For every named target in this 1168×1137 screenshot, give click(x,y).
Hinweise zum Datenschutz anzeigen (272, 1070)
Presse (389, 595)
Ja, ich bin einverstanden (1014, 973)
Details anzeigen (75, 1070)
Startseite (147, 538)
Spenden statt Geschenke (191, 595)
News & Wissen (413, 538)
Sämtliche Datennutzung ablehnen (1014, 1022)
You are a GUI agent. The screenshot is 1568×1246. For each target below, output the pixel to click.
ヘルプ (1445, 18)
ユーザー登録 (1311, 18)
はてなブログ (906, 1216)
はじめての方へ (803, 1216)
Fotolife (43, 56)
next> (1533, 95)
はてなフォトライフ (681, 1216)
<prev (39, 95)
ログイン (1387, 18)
--
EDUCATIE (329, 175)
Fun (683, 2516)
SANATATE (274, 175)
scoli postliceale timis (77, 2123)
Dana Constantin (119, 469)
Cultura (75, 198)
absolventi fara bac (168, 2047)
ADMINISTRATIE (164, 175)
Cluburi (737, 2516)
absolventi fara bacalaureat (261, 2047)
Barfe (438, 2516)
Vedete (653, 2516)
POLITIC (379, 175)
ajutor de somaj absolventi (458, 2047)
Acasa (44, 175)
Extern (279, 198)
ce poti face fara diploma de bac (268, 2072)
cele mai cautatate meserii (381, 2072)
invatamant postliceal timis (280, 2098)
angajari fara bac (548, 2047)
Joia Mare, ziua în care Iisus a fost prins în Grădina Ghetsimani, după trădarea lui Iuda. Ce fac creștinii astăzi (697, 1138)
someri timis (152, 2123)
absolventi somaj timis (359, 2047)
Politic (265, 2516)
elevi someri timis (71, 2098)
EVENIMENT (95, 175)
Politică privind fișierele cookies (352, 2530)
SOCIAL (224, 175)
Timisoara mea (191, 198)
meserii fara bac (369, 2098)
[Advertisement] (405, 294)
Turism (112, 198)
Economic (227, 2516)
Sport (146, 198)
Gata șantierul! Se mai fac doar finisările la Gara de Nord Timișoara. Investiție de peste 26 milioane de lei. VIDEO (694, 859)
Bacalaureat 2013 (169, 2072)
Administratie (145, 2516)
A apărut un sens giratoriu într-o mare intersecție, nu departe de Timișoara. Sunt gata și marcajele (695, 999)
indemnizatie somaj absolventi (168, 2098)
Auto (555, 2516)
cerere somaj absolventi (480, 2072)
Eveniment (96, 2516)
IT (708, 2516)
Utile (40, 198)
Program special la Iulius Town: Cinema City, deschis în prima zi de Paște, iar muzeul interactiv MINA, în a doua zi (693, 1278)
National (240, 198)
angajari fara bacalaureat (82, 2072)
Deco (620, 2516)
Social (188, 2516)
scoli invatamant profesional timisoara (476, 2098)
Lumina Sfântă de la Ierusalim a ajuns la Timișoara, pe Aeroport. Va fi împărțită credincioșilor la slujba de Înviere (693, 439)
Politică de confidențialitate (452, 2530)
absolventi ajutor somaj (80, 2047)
* * *
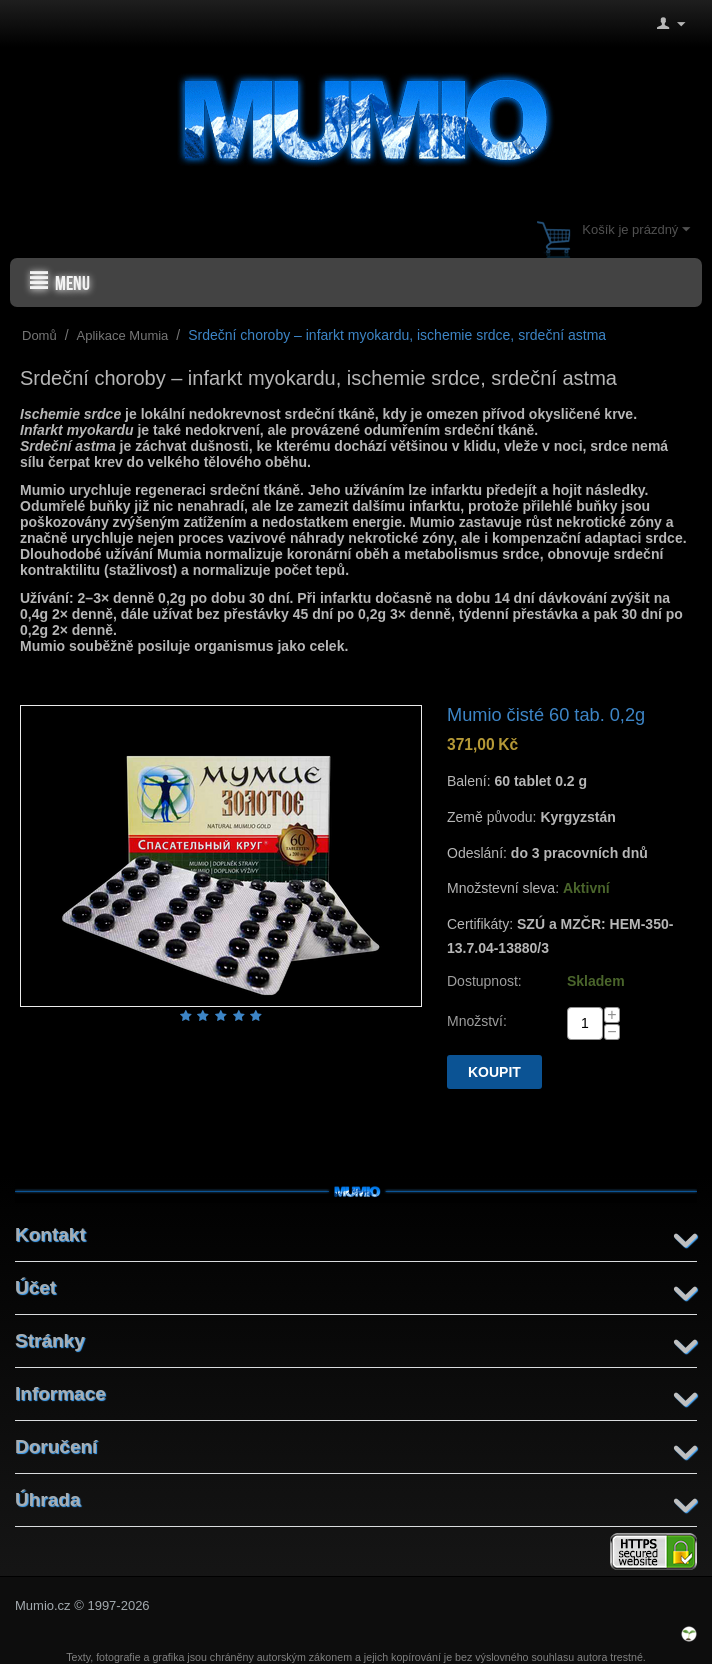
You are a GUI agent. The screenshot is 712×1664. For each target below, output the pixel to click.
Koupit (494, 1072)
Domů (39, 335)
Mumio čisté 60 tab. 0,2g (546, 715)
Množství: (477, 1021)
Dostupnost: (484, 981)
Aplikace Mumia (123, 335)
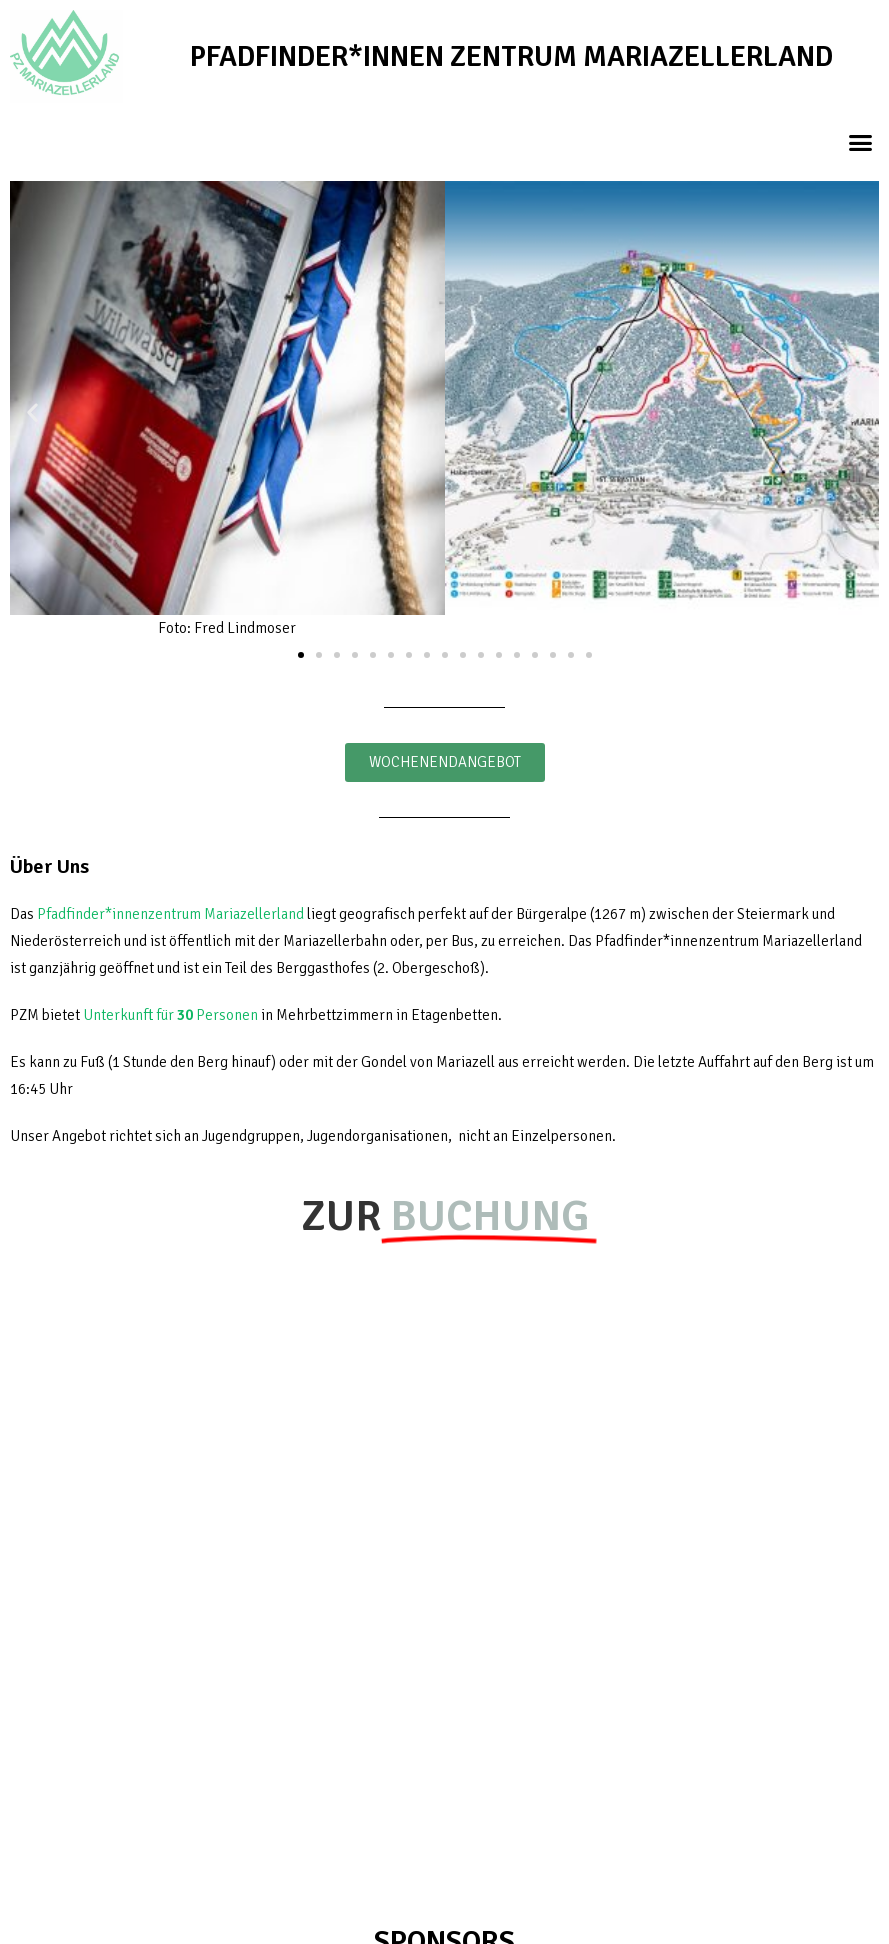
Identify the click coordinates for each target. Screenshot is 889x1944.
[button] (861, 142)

Task goal:
Everything above from the line containing "National (240, 198)" through the line containing "absolventi ajutor somaj (80, 2047)" must be copied exactly. Nothing outside that range belongs in the answer.

Task answer:
National (240, 198)
angajari fara bacalaureat (82, 2072)
Deco (620, 2516)
Social (188, 2516)
scoli invatamant profesional timisoara (476, 2098)
Lumina Sfântă de la Ierusalim a ajuns la Timișoara, pe Aeroport. Va fi împărțită credincioșilor la slujba de Înviere (693, 439)
Politică de confidențialitate (452, 2530)
absolventi ajutor somaj (80, 2047)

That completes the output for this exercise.